Social Drinking among Vietnamese Civil Servants: The Sociality of Male Sexual Impotence
Ngo Thi Ngan Binh, Department of Anthropology, Cornell University / Department of Anthropology, RSPAS, Australian National University
In recent years heavy alcoholic consumption among many Vietnamese public sector workers has raised serious questions of office-time abuse and corruption. The practice of ‘diplomatic’ drinking, as this community often describes its social meetings, is growing popular as an inevitable social route to upward mobility. The drinking table then becomes a place where business dealing is lubricated, social power is negotiated, potential connections are created and personal gains are exchanged.

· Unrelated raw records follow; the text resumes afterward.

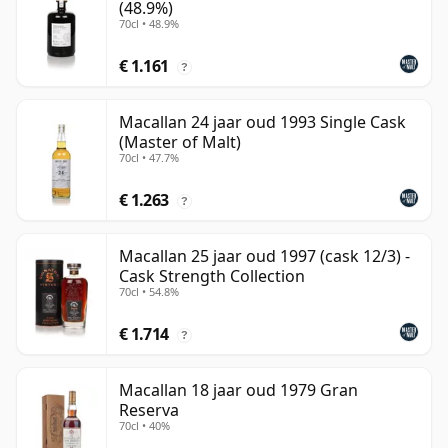
(48.9%)
70cl • 48.9%
€ 1.161
?
Macallan 24 jaar oud 1993 Single Cask
(Master of Malt)
70cl • 47.7%
€ 1.263
?
Macallan 25 jaar oud 1997 (cask 12/3) -
Cask Strength Collection
70cl • 54.8%
€ 1.714
?
Macallan 18 jaar oud 1979 Gran
Reserva
70cl • 40%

Not only does it provide a mutual force for men to seek promotion opportunities and well-situated career choices but it also generates a visibly superior image of men holding collective power in their hands. The downside of such activities, however, is that they have a negative effect on men’s health, and even result in weak libido. Since sexual competence in Vietnamese society is associated with men’s pride in their manliness, such unanticipated impotence diminishes men’s sense of masculinity. This paper will analyse this widespread but often overlooked phenomenon of male gatherings. It will also raise and address the question of how Vietnamese men within this drinking circle manage to cope with and find ways to resolve this leisure pursuit in its own crisis.